Hain, D., & Fleck, L. M. (2014). Barriers to NP Practice that Impact Healthcare Redesign. Online Journal Of Issues In Nursing19(2), 5. doi:10.3912/OJIN.Vol19No02Man02

I am aware of patient barriers. My father had an MI a few years back and he was following up with a cardiac NP for his routine follow up appointments. At first he was skeptical of his treatment plans and knowledge in medicine. I had to educate him and inform him that NPs are knowledgeable and are fully educated with medicine as much as doctors. They might even be more compassionate with patients, which can greatly improve their care. I provided him examples and had him rethink some of his past experiences with doctors on how some of them lack compassion. After this he was able to compare the difference and he did mention how the NP actually talks to him like a regular person and explains things in ways where he can understand.

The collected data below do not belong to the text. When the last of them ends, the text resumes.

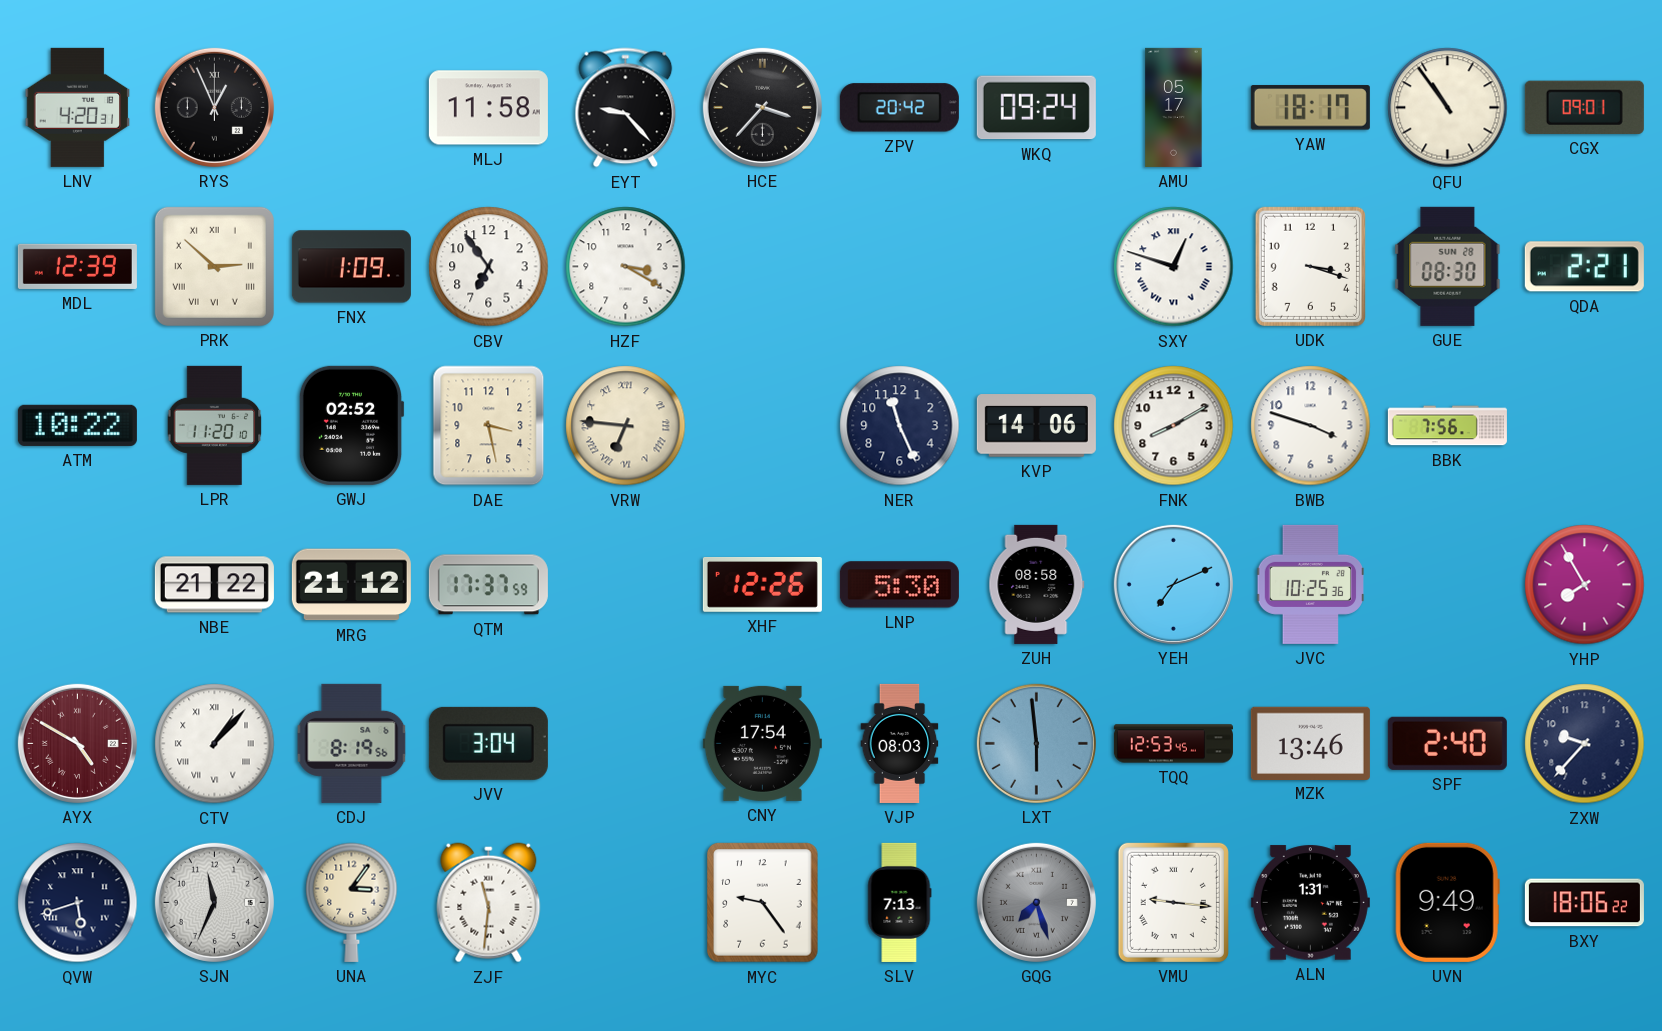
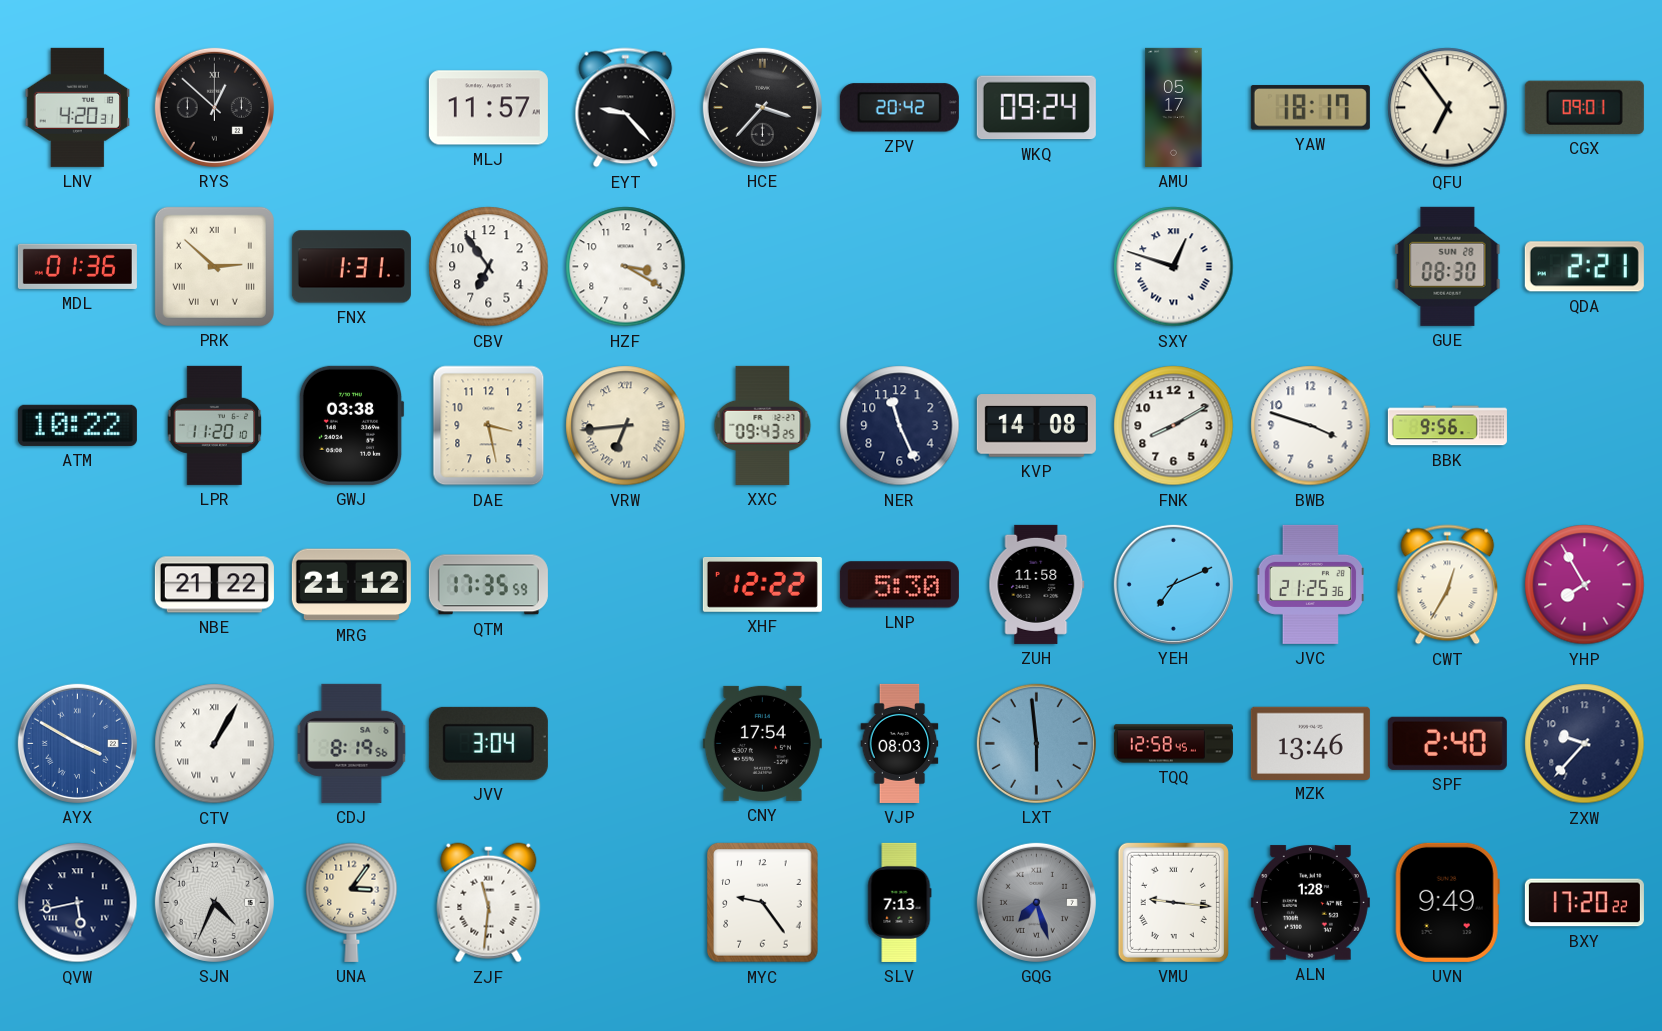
RYS: 12:56 -> 12:52
MLJ: 11:58 -> 11:57
QFU: 10:54 -> 6:54
MDL: 12:39 -> 01:36
FNX: 1:09 -> 1:31
UDK: 3:18 -> none
GWJ: 02:52 -> 03:38
VRW: 6:46 -> 6:44
XXC: none -> 09:43
KVP: 14:06 -> 14:08
BBK: 7:56 -> 9:56
QTM: 17:37 -> 17:35
XHF: 12:26 -> 12:22
ZUH: 08:58 -> 11:58
JVC: 10:25 -> 21:25
CWT: none -> 12:35
AYX: 4:50 -> 3:50
AYX dial: burgundy -> blue
CTV: 1:07 -> 1:05
TQQ: 12:53 -> 12:58
QVW: 5:42 -> 5:43
SJN: 11:34 -> 4:34
ALN: 1:31 -> 1:28
BXY: 18:06 -> 17:20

I believe educating the population is extremely important to break these barriers. The population is not informed of the education NPs have to achieve in order to become providers. One way to do this is to inform the population with research in how effective NPs can be in treating common and chronic illnesses. Throughout this NP program, I have come across many scholarly articles that proved NPs are more effective in managing chronic illnesses compared to MDs, such as diabetes mellitus type 2. Therefore, we must do a better job in educating the population in the role of NPs and the extensive education and training they go through to become providers.

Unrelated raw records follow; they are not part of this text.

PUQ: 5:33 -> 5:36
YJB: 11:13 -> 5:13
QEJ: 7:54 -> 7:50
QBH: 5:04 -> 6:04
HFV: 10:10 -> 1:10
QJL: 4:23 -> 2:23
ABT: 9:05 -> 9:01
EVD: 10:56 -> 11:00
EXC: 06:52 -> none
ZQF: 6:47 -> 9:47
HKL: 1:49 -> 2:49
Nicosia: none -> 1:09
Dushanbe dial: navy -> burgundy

I think it is interesting how we are looking into physical appearances and how they can affect the patient’s perception of a healthcare personnel. I have also noticed that when one comes in with a lab coat or maybe the hat OR doctors wear, all of a sudden, the patient may change outlook. I have told a patient information or advice and the patient may appear weary of my advice. However, the medical doctor will say the same advice I would say and the patient would trust what the medical doctor said. For example, I have heard one of my family members state that they do not want a FNP to take care of them when they go to a PCP. I asked why and there was no definite reason but besides that they felt more comfortable with an medical doctor. Medical doctors appear to hold such a high prestige. A study commissioned by the American Academy of Family Physicians shows 72% patients prefer physicians over nurse practitioners for their medical care. However, on the opposite end of the spectrum, the American Association of Nurse Practitioners, conducted their own study of what kind of care patients request. Their own study show that healthcare consumers are in favor and open to expanding responsibility for NPs. The two surveys do not contradict each other but display the unwritten tug-of-war of power. As the baby boomers age and and the surge in newly insured Americans grow, it places a strain in primary care providers. According the AAFP survey, only 7% of respondents said they would prefer a nurse practitioner over a physician while 16% indicated no preference and 5% said they didn’t know. It is interesting to see how perception of a profession can change the outlook of how a patient perceives a medical doctor or a nurse practitioner. (Read & Mayberry, 2015)

Read, A. M., & Mayberry, J. F. (2015). Doctor or nurse? The patients’ choice. Postgraduate Medical Journal, 212.